Now, with the Jeep out in the open, he pulled the blanket over the top of the cake box to keep the sun off. He took his time clearing out the basement fridge and removing its shelves. Joy and Cynthia were due to arrive any minute from their appointment at the nail salon, but when fifteen minutes went by, and the sun rose higher, he maneuvered the wheelbarrow from the garage to the back of the car. Before attempting to move the box he pulled up the corner to test its weight. It wasn’t any heavier than the bags of newspaper, really, so he spread his feet apart, bent at the knees, and lifted.
What he experienced first was a simple physical sensation, the feeling of something inside him giving way, isolated for a moment before the pain arrived. And in that moment the image that sprang to mind was of the little black eel, back fin rippling as it turned circles in the bucket, and of Aziz’s serious expression as he lowered it into the lake. Only somehow the eel was Joy, and she was slipping into the water, and he didn’t want to see her go.
And then he was on his back, the box on top of him.
He learned what had happened only later, in the hospital, and for weeks after he kept picturing it: a piece of his lower intestine slipping through a weakness in his abdominal wall like an elastic knuckle, snapping down into his scrotum, smack
against his right testicle. The label for something so outrageous seemed far too ordinary. Hernia. He wanted a more drastic word, something with gravity, but when he asked the doctor if his condition had a Latin name, he received only a raised eyebrow in response.

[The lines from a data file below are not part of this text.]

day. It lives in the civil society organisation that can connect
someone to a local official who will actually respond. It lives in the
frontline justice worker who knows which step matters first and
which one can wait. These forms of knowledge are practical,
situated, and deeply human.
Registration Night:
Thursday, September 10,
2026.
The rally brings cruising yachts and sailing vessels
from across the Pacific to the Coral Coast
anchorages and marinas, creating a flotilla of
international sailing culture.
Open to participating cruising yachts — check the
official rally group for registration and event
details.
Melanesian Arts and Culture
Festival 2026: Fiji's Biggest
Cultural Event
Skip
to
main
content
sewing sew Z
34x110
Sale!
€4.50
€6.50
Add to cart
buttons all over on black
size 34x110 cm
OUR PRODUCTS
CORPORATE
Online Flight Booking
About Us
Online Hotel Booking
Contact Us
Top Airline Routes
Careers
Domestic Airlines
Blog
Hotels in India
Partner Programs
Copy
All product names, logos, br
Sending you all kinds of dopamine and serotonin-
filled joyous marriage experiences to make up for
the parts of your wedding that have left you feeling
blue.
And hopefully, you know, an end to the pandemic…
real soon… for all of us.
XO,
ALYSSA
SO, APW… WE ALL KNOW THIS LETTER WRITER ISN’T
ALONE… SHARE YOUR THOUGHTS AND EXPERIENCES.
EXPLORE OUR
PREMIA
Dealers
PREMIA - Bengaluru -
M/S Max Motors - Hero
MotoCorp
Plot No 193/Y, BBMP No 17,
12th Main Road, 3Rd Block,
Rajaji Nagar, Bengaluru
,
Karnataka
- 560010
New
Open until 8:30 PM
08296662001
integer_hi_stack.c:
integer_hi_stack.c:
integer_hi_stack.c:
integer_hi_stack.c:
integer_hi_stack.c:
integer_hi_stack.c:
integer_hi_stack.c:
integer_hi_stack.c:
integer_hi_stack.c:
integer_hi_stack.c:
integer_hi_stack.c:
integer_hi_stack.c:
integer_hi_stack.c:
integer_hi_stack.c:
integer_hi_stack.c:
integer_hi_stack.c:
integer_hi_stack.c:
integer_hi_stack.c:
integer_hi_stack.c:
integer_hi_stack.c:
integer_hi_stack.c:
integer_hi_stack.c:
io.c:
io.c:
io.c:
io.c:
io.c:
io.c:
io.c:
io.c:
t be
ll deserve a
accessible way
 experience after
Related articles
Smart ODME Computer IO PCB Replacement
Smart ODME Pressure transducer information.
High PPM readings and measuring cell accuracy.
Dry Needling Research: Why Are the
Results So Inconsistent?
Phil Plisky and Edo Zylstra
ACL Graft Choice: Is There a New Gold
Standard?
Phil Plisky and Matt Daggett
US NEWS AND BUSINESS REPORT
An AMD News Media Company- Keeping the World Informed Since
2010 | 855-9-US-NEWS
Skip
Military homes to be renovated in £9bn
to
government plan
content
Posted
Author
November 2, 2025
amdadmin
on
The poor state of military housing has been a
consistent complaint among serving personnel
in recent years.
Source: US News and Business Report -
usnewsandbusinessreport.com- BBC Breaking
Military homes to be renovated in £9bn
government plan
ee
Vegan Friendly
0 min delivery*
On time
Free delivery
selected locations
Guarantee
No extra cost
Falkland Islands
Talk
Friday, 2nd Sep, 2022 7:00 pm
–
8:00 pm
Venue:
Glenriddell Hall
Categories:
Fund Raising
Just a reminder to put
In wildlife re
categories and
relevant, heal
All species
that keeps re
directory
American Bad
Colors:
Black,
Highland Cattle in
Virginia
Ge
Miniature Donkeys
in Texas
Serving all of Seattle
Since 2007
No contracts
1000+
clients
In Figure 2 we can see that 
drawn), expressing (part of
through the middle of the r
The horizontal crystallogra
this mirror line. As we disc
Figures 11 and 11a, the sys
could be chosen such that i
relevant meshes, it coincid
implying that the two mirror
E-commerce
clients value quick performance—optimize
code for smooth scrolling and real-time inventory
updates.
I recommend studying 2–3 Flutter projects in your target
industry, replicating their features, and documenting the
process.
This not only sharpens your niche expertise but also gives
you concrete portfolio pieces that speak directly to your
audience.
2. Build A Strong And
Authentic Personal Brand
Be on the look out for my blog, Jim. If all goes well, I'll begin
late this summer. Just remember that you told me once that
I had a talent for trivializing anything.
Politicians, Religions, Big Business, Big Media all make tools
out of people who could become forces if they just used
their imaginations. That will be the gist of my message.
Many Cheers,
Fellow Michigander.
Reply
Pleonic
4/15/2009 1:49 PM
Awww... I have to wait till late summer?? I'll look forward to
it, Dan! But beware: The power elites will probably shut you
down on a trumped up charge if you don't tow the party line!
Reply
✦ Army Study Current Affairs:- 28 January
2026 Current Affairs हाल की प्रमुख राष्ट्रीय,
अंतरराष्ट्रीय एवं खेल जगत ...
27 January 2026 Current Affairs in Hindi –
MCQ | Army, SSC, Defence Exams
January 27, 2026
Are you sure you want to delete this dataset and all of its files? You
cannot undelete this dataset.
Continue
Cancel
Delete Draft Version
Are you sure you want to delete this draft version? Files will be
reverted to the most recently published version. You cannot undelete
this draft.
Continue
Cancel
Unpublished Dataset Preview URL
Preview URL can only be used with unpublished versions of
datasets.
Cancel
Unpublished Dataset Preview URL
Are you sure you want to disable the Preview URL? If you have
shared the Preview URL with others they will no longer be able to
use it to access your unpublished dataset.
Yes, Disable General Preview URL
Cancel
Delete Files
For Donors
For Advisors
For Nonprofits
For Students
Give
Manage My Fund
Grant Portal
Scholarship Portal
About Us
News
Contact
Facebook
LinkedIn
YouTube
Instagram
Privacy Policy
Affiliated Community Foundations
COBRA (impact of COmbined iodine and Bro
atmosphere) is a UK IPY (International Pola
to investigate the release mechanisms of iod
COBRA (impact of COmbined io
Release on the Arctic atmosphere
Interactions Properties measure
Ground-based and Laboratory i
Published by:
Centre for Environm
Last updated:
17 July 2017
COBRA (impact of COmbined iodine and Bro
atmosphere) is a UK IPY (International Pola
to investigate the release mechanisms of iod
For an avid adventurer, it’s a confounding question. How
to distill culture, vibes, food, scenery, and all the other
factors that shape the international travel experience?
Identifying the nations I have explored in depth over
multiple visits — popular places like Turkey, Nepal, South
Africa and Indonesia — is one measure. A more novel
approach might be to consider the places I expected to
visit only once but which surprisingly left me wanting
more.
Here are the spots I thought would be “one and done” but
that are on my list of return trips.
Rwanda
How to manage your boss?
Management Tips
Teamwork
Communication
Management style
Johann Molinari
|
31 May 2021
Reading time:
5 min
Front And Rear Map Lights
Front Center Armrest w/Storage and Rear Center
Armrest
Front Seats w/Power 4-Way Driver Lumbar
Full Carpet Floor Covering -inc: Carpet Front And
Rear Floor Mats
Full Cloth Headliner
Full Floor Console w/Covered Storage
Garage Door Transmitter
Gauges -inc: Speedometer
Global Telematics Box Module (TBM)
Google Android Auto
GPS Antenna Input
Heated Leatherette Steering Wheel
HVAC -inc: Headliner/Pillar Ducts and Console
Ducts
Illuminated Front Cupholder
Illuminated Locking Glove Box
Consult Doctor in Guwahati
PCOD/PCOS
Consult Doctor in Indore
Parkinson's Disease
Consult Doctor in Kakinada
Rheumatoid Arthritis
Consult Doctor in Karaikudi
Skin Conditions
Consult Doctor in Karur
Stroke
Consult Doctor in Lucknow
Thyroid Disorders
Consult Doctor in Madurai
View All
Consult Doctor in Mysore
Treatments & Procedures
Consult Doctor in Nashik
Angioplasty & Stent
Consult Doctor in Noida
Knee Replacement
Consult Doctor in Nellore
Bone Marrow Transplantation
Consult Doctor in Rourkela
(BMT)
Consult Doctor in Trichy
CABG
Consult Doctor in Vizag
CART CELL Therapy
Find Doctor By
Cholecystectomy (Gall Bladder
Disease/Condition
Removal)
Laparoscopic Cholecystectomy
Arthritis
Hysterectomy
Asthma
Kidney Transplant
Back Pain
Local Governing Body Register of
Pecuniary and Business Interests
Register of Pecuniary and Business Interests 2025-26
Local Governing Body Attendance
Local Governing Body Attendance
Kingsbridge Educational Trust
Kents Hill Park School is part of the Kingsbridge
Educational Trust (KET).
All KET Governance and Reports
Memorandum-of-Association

Even while he was in the middle of it, though, when he didn’t yet know what to call it, he recalled an incident when he was ten years old, following a dispute with a neighborhood kid over stickball. They’d been arguing for most of an hour. Then the kid, fed up, cried, catch, and from a few feet away, threw the ball as hard as he could into Paul’s crotch. All the breath left his lungs, tears flooded his eyes, snot exploded from his nose, and he writhed on the gravel and weeds of the empty lot. He kept doing so even as the pain subsided into a dull throb, mostly because he didn’t want to have to stand and wipe his face while people were watching. Only when all the other boys left him alone did he pull himself from the ground.
It was being conscious of the snot on his face, and of his embarrassment at the thought of other people seeing it, that assured him he wasn’t dying in the driveway. But he stayed where he was in any case, afraid to move, until he heard Cynthia’s car pull up behind him. He kept his eyes shut as he heard doors open and close, plastic soles slapping pavement, gasps and shouts. “I’m okay,” he managed to call out, “sort of,” and then groaned in spite of his effort not to. He was aware of them moving the box from his chest, of being helped into the car and driven away. At first he thought Cynthia was driving and Joy was beside him in back, with her warm hand on his forehead, and tried not to be disappointed to discover it was the other way around. In the darkness behind his tightly shut lids he focused on the pain, which he visualized as a flame that enlarged or contracted with each breath, and on the hushed voices of his wife and stepdaughter, distinguishable only by a slight difference in pitch, a nearly identical rasp sounding somehow youthful and sultry in Joy’s but haggard and put-upon in Cynthia’s.